Candidate Visualization

Before diving into RF, let's look at a few scatterplots of what percentage of the vote each candidate received on some key demographic factors by county, to confirm some intuitions from our previous trees.

Hillary Clinton

#isolate Hillary Data
Hillary <- subset(relevant, candidate == "Hillary Clinton")

#plot Hillary Data
qplot(x = median_income, y = fraction_votes, data = Hillary, ylab = "fraction of votes") + geom_smooth(method='lm',formula=y~x)

qplot(x = college, y = fraction_votes, data = Hillary, ylab = "fraction of votes") +geom_smooth(method='lm',formula=y~x)

qplot(x = black, y = fraction_votes, data = Hillary, ylab = "fraction of votes") +geom_smooth(method='lm',formula=y~x)

qplot(x = white, y = fraction_votes, data = Hillary, ylab = "fraction of votes") +geom_smooth(method='lm',formula=y~x)

  • As income increases Hillary tends to receive a lower percentage of the vote (at least up to the ~60K range) versus Sanders. Above 70K there appear to be some outliers which suggest it's not necessarily a linear trend past a certain income band
  • There's a less steep, but negative, correlation between the percentage of college degree holders and votes for Hillary
  • The third plot seems to confirm what we've seen in the tree analysis that predominantly African American counties favor Hillary

Donald Trump

  • Black Republican counties favor Trump, as do Latino's but seemingly to a lesser extant
  • There's a slight relationship where a higher concentration of college graduates means less support for Trump, which has been noted before

I think the interesting question is IF Hillary and Trump were to meet in a general election how the African American vote and the less educated/lower income vote would shake out

Random Forests

We can see from some of the scatter plots above that the relationships we are modeling are not always linear in nature. Random Forests can handle non-linearity quite well and also have the advantage of being able to handle both classification and regression. I'll build one random forest model to predict which candidate will win a county based on demographics (classification model), and then another random forest where I'll predict the percentage of votes on the same demographic factors, as a continuous variable (regression model).

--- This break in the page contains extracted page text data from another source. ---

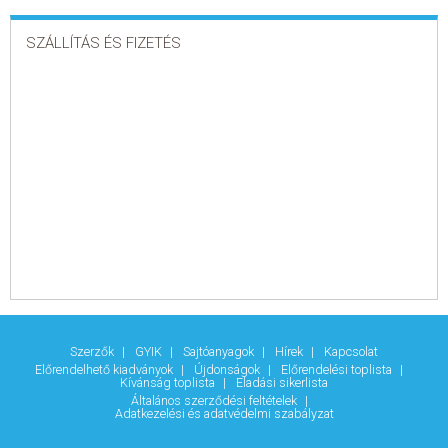
SZÁLLÍTÁS ÉS FIZETÉS
Szerzők
GYIK
Sajtóanyagok
Hírek
Kapcsolat
Előrendelhető kiadványok
Újdonságok
Előrendelési toplista
Kívánság toplista
Eladási sikerlista
Általános szerződési feltételek
Adatkezelési és adatvédelmi szabályzat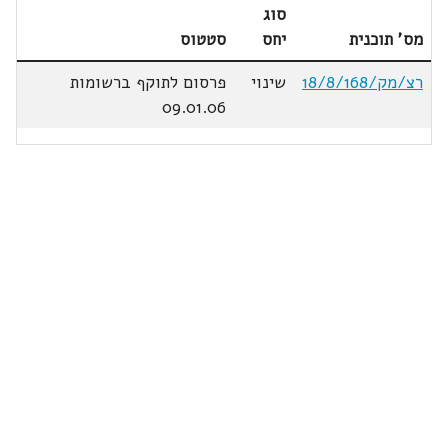
סוג
מס' תוכנית
יחס
סטטוס
רצ/מק/18/8/168
שינוי
פרסום לתוקף ברשומות
09.01.06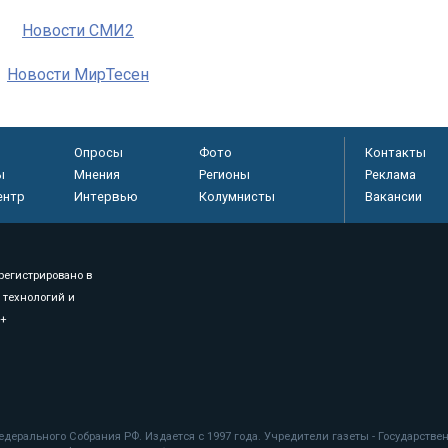
Новости СМИ2
Новости МирТесен
Опросы
Фото
Контакты
ы
Мнения
Регионы
Реклама
ентр
Интервью
Колумнисты
Вакансии
регистрировано в
 технологий и
8+
.
дерального Собрания РФ. Издается с 1997 года. Учредители газеты - Государств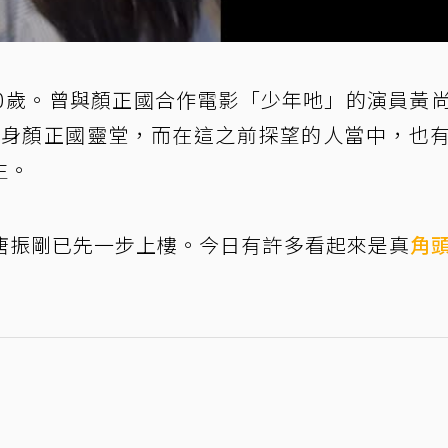
50歲。曾與顏正國合作電影「少年吔」的演員黃
度現身顏正國靈堂，而在這之前探望的人當中，也
生。
唐振剛已先一步上樓。今日有許多看起來是真
角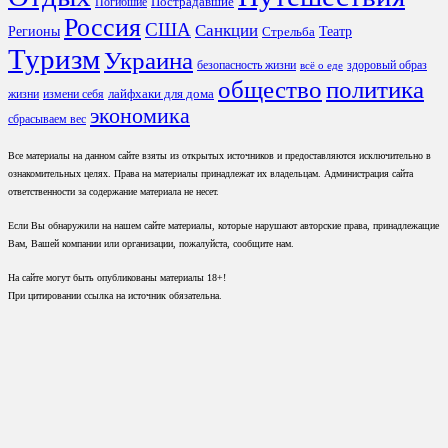
Пострадавшие
Погибшие
Россия
США
Санкции
Регионы
Театр
Стрельба
Туризм
Украина
безопасность жизни
здоровый образ
всё о еде
общество
политика
лайфхаки для дома
жизни
измени себя
экономика
сбрасываем вес
Все материалы на данном сайте взяты из открытых источников и предоставляются исключительно в
ознакомительных целях. Права на материалы принадлежат их владельцам. Администрация сайта
ответственности за содержание материала не несет.
Если Вы обнаружили на нашем сайте материалы, которые нарушают авторские права, принадлежащие
Вам, Вашей компании или организации, пожалуйста, сообщите нам.
На сайте могут быть опубликованы материалы 18+!
При цитировании ссылка на источник обязательна.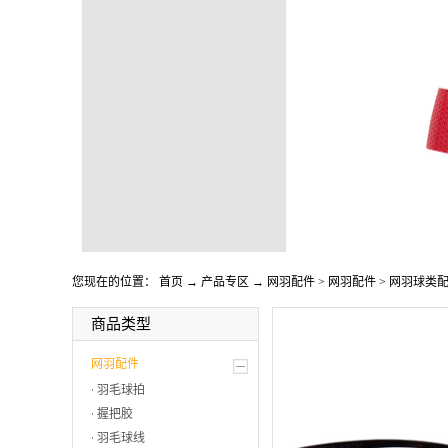
您现在的位置：
首页
→
产品专区
→
网羽配件
>
网羽配件
>
网羽球类
商品类型
网羽配件
羽毛球拍
握把胶
羽毛球线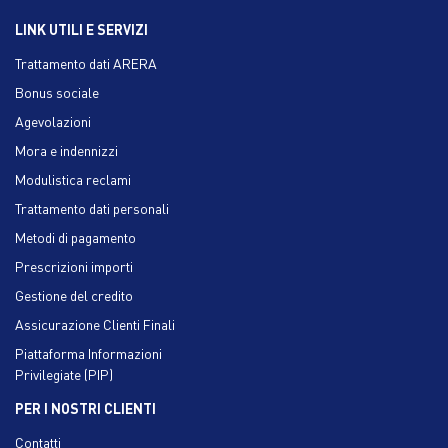
LINK UTILI E SERVIZI
Trattamento dati ARERA
Bonus sociale
Agevolazioni
Mora e indennizzi
Modulistica reclami
Trattamento dati personali
Metodi di pagamento
Prescrizioni importi
Gestione del credito
Assicurazione Clienti Finali
Piattaforma Informazioni
Privilegiate (PIP)
PER I NOSTRI CLIENTI
Contatti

Split data into test and training sets

The first step is to split the data so we can train the model on one set of data and then test it on another to measure how successful it is at prediction. What this helps prevent is overfitting. In an extreme case, imagine for a simple linear model that we draw a line through every point of our training data. We've technically fit a model perfectly, but this model probably won't predict out of this sample very well because we're fitting all of the noise as well. While RF is already much more robust to this issue, what we want is a model that will both perform well on the training set but also will do a good job of fitting new data it's never seen before (and can be refined against), which we have reserved for this purpose.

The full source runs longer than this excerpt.